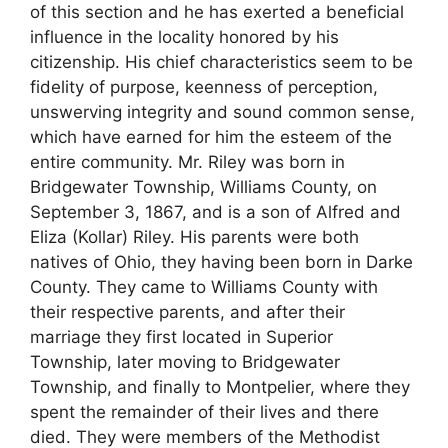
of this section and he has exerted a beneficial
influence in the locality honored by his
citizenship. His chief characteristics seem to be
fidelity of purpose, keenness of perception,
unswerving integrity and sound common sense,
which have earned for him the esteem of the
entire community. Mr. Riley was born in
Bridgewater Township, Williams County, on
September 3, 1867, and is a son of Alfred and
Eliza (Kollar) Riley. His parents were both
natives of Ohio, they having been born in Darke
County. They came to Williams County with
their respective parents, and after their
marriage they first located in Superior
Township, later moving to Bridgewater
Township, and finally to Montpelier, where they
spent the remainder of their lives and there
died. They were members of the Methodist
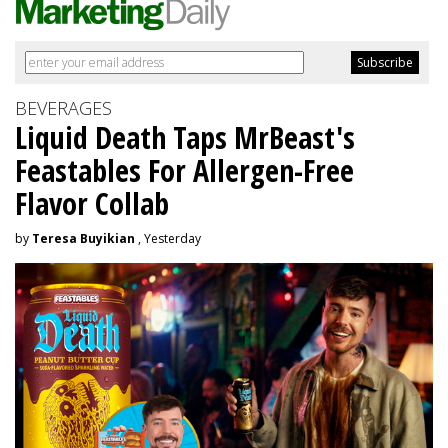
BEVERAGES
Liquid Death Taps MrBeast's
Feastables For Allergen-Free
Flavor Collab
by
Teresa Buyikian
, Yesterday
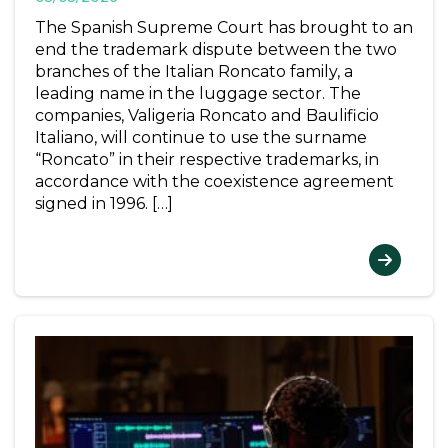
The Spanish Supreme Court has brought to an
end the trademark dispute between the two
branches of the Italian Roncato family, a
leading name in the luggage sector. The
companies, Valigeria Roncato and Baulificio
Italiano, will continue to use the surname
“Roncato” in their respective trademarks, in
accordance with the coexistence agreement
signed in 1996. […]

---

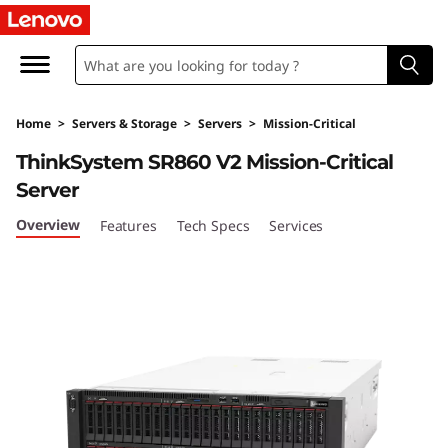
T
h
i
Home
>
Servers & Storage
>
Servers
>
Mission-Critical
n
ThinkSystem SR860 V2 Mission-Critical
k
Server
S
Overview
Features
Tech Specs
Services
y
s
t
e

...

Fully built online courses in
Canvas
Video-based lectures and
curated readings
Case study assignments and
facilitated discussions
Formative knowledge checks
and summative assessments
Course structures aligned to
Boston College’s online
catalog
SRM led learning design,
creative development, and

> _Problem_
Among the entries above, copy exactly only the lines starting with the one containing "Fully built online courses in" and going through the one containing "creative development, and", both ends included.

> _Result of the task_
Fully built online courses in
Canvas
Video-based lectures and
curated readings
Case study assignments and
facilitated discussions
Formative knowledge checks
and summative assessments
Course structures aligned to
Boston College’s online
catalog
SRM led learning design,
creative development, and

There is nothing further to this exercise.